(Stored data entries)
——

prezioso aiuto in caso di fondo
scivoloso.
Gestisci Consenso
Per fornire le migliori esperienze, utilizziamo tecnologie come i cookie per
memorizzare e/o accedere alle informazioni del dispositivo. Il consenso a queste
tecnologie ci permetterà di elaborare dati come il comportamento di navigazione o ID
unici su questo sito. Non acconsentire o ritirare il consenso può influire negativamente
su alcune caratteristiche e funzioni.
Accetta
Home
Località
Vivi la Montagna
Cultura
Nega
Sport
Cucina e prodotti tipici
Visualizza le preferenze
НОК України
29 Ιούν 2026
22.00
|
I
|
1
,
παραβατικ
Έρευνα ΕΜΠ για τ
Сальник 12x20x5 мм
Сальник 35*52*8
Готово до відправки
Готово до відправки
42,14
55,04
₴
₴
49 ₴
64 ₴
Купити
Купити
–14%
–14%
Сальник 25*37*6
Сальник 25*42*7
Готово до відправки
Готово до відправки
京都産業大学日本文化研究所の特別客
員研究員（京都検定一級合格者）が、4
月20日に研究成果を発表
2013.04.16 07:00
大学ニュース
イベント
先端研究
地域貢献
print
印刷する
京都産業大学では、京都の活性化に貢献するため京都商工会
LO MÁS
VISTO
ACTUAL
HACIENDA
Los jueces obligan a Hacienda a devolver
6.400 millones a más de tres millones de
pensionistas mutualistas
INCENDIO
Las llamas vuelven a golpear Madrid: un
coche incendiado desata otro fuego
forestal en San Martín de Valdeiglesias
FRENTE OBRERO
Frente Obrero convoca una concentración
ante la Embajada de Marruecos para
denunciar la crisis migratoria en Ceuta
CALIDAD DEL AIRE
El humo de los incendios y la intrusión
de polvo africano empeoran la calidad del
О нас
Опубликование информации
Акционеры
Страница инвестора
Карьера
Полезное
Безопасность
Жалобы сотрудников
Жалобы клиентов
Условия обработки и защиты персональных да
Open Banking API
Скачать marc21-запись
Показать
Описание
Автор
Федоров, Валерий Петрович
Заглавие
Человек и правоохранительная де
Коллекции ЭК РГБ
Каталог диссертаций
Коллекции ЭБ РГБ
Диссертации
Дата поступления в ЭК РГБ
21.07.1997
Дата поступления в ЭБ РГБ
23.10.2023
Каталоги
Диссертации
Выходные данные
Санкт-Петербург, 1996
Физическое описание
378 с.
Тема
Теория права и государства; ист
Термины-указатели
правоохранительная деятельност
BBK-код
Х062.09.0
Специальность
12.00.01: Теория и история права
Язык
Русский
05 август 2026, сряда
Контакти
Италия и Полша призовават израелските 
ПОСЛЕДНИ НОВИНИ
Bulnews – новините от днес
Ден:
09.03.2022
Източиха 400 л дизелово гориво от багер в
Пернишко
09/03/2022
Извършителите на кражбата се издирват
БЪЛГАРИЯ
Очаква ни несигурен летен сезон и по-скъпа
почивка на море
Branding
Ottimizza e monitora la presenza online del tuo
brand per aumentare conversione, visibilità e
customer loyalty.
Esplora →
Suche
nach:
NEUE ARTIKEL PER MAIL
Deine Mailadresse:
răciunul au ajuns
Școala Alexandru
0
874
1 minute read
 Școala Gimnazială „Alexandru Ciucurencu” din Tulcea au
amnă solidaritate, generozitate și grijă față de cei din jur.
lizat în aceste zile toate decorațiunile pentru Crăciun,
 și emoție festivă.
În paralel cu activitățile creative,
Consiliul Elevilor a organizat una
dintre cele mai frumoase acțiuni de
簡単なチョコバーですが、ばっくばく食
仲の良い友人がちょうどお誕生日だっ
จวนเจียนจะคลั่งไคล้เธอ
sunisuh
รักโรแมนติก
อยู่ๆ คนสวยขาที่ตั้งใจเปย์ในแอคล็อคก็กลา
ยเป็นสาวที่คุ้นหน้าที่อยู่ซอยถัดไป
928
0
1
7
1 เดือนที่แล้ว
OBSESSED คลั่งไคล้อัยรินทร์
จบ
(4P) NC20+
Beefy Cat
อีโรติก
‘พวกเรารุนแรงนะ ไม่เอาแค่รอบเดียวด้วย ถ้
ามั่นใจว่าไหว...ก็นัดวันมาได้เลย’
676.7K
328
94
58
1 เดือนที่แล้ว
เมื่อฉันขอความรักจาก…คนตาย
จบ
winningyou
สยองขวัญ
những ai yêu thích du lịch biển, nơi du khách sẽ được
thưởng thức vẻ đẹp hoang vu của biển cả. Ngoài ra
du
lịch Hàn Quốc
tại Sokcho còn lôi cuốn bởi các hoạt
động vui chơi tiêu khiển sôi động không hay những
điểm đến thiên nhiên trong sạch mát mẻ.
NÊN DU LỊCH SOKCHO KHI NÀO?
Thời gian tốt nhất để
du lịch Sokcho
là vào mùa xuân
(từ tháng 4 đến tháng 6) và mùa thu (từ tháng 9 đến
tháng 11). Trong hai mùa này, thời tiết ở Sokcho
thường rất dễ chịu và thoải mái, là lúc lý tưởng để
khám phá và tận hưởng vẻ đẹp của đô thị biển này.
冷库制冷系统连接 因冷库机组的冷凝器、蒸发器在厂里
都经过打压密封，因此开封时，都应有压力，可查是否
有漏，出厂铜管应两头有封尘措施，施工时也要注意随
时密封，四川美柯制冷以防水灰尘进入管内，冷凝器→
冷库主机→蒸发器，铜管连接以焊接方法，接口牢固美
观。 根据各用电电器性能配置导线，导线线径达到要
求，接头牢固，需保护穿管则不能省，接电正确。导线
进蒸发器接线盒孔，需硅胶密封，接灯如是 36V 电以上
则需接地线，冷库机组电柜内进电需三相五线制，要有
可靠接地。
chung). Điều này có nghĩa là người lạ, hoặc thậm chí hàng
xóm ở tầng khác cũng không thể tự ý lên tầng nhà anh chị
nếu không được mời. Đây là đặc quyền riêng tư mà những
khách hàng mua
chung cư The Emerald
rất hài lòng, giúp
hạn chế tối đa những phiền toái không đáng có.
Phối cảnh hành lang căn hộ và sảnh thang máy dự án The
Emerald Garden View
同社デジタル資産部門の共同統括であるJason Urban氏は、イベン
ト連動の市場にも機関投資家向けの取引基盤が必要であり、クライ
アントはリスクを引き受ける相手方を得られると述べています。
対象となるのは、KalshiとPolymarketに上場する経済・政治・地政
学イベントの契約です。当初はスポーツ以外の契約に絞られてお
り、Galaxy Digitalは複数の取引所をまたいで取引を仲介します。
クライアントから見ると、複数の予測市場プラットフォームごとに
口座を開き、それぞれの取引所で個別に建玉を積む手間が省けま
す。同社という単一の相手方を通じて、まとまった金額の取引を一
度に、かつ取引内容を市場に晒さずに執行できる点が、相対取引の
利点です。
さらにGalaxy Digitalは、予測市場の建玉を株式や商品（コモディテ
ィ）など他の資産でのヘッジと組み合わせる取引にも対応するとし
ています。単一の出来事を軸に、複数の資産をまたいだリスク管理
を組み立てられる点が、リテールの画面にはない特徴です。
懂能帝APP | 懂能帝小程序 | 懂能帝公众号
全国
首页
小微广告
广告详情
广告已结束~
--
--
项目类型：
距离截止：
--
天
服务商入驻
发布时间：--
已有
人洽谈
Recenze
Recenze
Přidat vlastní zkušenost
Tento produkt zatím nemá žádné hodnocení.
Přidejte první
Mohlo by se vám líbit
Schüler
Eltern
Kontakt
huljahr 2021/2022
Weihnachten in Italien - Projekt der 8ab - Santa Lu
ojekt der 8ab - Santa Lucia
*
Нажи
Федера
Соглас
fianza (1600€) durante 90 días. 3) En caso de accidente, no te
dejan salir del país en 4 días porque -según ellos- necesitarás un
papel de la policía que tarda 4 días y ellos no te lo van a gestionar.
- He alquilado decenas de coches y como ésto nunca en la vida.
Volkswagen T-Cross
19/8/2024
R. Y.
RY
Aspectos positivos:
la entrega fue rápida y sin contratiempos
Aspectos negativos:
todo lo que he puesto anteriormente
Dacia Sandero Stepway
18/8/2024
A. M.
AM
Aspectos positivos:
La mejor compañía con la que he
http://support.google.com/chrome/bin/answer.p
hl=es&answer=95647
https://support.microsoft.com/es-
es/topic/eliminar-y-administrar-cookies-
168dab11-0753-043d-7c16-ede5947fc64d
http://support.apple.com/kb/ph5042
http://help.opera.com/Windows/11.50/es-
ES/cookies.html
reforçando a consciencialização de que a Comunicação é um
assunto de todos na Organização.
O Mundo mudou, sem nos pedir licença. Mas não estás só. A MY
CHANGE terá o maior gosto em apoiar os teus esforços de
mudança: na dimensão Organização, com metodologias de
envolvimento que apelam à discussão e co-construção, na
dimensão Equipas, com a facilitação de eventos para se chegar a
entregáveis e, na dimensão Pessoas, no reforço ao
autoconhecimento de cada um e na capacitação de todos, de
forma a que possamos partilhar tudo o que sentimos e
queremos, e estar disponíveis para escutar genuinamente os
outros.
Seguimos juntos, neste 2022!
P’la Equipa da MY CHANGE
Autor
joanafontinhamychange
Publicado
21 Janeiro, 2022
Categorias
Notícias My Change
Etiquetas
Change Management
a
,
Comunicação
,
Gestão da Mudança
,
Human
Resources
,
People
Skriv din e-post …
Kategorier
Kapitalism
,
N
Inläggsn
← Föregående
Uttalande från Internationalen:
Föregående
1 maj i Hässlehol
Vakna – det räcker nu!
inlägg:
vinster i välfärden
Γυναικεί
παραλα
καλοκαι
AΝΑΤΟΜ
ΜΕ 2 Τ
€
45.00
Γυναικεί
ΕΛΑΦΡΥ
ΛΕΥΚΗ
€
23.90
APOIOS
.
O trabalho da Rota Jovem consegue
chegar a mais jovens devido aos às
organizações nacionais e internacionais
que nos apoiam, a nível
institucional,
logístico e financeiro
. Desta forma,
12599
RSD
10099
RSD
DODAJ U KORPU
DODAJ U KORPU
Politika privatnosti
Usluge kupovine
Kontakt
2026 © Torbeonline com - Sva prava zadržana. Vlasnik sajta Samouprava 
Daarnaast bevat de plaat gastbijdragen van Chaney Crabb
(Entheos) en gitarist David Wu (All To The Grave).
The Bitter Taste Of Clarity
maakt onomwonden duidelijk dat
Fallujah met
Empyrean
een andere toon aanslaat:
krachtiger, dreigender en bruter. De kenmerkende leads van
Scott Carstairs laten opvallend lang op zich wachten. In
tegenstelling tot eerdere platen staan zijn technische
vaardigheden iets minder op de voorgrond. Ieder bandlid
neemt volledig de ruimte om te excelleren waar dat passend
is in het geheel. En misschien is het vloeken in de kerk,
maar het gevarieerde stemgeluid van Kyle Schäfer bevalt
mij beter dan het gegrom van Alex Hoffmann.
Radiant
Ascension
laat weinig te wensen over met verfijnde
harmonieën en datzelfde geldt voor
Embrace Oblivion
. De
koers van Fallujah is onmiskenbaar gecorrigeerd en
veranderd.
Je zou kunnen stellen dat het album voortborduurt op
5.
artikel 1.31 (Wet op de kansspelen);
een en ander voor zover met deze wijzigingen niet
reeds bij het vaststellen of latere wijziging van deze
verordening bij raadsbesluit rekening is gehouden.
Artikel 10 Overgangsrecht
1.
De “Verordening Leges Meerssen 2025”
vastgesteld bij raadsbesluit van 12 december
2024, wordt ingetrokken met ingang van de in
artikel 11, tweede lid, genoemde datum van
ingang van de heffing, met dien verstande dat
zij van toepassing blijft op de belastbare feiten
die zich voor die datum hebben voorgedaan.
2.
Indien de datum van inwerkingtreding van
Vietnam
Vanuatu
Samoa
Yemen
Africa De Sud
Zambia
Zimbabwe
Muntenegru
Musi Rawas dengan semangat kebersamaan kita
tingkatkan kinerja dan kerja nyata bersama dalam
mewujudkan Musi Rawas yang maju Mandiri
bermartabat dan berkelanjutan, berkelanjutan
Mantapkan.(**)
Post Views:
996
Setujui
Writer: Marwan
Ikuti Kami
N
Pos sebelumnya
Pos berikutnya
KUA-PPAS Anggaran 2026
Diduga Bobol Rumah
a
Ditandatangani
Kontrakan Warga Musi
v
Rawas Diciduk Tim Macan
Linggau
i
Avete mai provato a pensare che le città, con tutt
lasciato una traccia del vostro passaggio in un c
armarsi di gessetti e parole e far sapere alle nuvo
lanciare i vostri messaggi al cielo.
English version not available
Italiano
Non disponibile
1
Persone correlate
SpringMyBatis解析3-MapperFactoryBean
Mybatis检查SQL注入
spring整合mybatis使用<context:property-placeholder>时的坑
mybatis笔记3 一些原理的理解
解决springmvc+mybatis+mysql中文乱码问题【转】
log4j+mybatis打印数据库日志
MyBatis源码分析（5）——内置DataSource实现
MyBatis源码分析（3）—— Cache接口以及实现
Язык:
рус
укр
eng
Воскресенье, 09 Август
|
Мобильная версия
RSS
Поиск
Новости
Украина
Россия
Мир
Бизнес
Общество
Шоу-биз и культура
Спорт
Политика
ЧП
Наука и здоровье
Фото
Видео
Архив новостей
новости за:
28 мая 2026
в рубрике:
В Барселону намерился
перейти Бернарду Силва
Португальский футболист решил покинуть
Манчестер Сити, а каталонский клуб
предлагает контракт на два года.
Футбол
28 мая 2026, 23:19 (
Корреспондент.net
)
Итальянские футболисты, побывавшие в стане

——

**EXERCISE PROMPT**: Above are the records; print exactly the lines from the line with "京都産業大学では、京都の活性化に貢献するため京都商工会" to the line with "Дата поступления в ЭБ РГБ", including both, and nothing else.

**SOLVED EXERCISE**:
京都産業大学では、京都の活性化に貢献するため京都商工会
LO MÁS
VISTO
ACTUAL
HACIENDA
Los jueces obligan a Hacienda a devolver
6.400 millones a más de tres millones de
pensionistas mutualistas
INCENDIO
Las llamas vuelven a golpear Madrid: un
coche incendiado desata otro fuego
forestal en San Martín de Valdeiglesias
FRENTE OBRERO
Frente Obrero convoca una concentración
ante la Embajada de Marruecos para
denunciar la crisis migratoria en Ceuta
CALIDAD DEL AIRE
El humo de los incendios y la intrusión
de polvo africano empeoran la calidad del
О нас
Опубликование информации
Акционеры
Страница инвестора
Карьера
Полезное
Безопасность
Жалобы сотрудников
Жалобы клиентов
Условия обработки и защиты персональных да
Open Banking API
Скачать marc21-запись
Показать
Описание
Автор
Федоров, Валерий Петрович
Заглавие
Человек и правоохранительная де
Коллекции ЭК РГБ
Каталог диссертаций
Коллекции ЭБ РГБ
Диссертации
Дата поступления в ЭК РГБ
21.07.1997
Дата поступления в ЭБ РГБ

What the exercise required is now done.